Honolulu Lite
Charles Memminger


Volcanoes are Earth’s way of passing gas

One of the downsides of living in paradise is that volcanic activity is somehow included in "weather" reports.
You turn on your morning news and the weather reporter says things like, "There's a 30 percent chance of rain and an 80 percent chance of volcanic eruption. If you go outside, take an umbrella." Because we all know how good umbrellas are at protecting you from a shower of falling fiery rocks.

The biggest danger for most people in Hawaii from volcanoes isn't lava, but the misnamed emission called "vog." Vog is short for "volcanic smog," which it isn't really. Smog is fog polluted with smoke , and has nothing to do with the noxious clouds of sulfur dioxide and other dangerous gases that come out of volcanoes.

If you think of Earth as a human body, smog is what is created when the body is smoking a cigarette and blowing the smoke into the air. Vog is more like what comes out from the other side, from deep within the bowels of the Earth. Yes, volcanoes are the Earth's way of passing gas.

So, really, vog should be called vas, short for volcanic gas.

Whatever you call it, vog or vas, its nasty stuff. But I'm not sure I'd call it weather. Weather seems more related to winds, rain, snow, temperature and barometric pressure. The classic definition of weather -- according to Mark Twain -- is that weather is something everybody talks about but nobody does anything about it. Because you can't.
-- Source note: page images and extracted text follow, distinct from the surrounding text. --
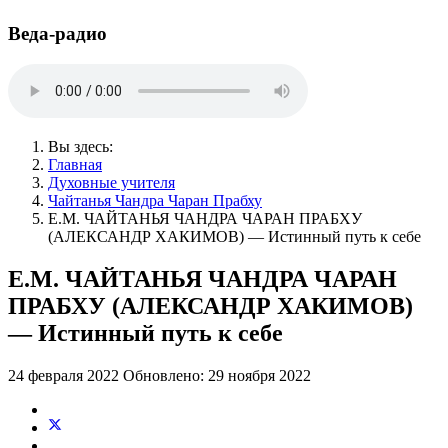
Веда-радио
Вы здесь:
Главная
Духовные учителя
Чайтанья Чандра Чаран Прабху
Е.М. ЧАЙТАНЬЯ ЧАНДРА ЧАРАН ПРАБХУ
(АЛЕКСАНДР ХАКИМОВ) — Истинный путь к себе
Е.М. ЧАЙТАНЬЯ ЧАНДРА ЧАРАН
ПРАБХУ (АЛЕКСАНДР ХАКИМОВ)
— Истинный путь к себе
24 февраля 2022
Обновлено: 29 ноября 2022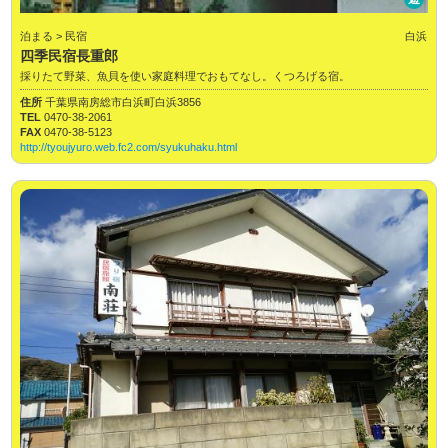
泊まる > 民宿
白浜
四季民宿長重郎
採りたて野菜、魚貝を使い家庭料理でおもてなし。くつろげる宿。
住所
千葉県南房総市白浜町白浜3856
TEL
0470-38-2061
FAX
0470-38-5123
http://tyoujyuro.web.fc2.com/syukuhaku.html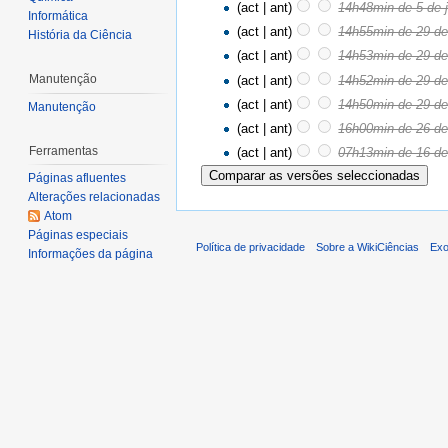
(act | ant)
14h48min de 5 de 
Informática
(act | ant)
14h55min de 29 de
História da Ciência
(act | ant)
14h53min de 29 de
Manutenção
(act | ant)
14h52min de 29 de
(act | ant)
14h50min de 29 de
Manutenção
(act | ant)
16h00min de 26 de 
Ferramentas
(act | ant)
07h13min de 16 de 
Páginas afluentes
Alterações relacionadas
Atom
Páginas especiais
Política de privacidade
Sobre a WikiCiências
Exo
Informações da página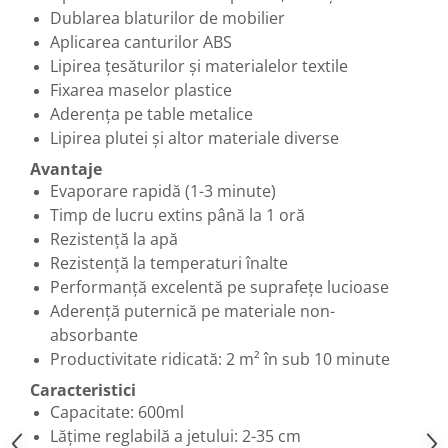
Dublarea blaturilor de mobilier
Aplicarea canturilor ABS
Lipirea țesăturilor și materialelor textile
Fixarea maselor plastice
Aderența pe table metalice
Lipirea plutei și altor materiale diverse
Avantaje
Evaporare rapidă (1-3 minute)
Timp de lucru extins până la 1 oră
Rezistență la apă
Rezistență la temperaturi înalte
Performanță excelentă pe suprafețe lucioase
Aderență puternică pe materiale non-
absorbante
Productivitate ridicată: 2 m² în sub 10 minute
Caracteristici
Capacitate: 600ml
Lățime reglabilă a jetului: 2-35 cm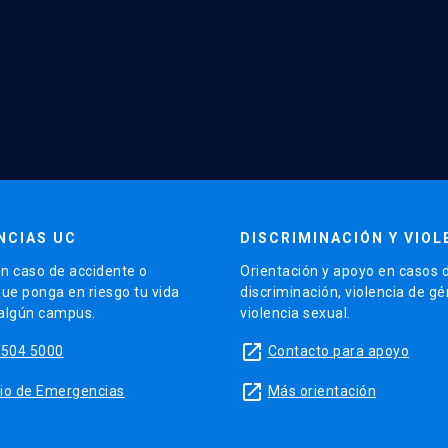
NCIAS UC
DISCRIMINACIÓN Y VIOL
n caso de accidente o
Orientación y apoyo en casos 
que ponga en riesgo tu vida
discriminación, violencia de g
 algún campus.
violencia sexual.
launch
5504 5000
Contacto para apoyo
launch
sitio de Emergencias
Más orientación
There isn't much you can do about volcanoes, either. Except not live next to them. Unlike weather, which is everywhere, active volcanoes are few and far between. Kilauea Volcano on the Big Island has been erupting since 1983 and is the most active volcano on the planet. The next closest is "the future newest Hawaiian island," Loihi. But Loihi doesn't really count since it's underwater and nobody's going to live next to it. To visit the next closest land-based active volcanoes, you have to go to Indonesia, the Philippines or the Aleutian Islands. The point is, you have to work hard to find an active volcano to live next to.

The other point is that if you decide to live next to an active volcano, you have to accept responsibility for whatever horrible things happen to you or your property. I mean, the volcano was there first, by about a million years. So I was a little surprised that some Big Island farmers were disappointed that they were offered only low-cost loans instead of being paid outright by the U.S. government when their commercial flower crops were wiped out by vas (aka vog). One farmer complained that in the past, the government paid for at least 30 percent of their losses. Why? Eruptions are not weather. If I decide to farm next to a volcano, why should the government pay me when Mother Earth decides to pass gas in my general direction? I say, if you can't stand the heat (or the gas), get outta the volcano zone, baby.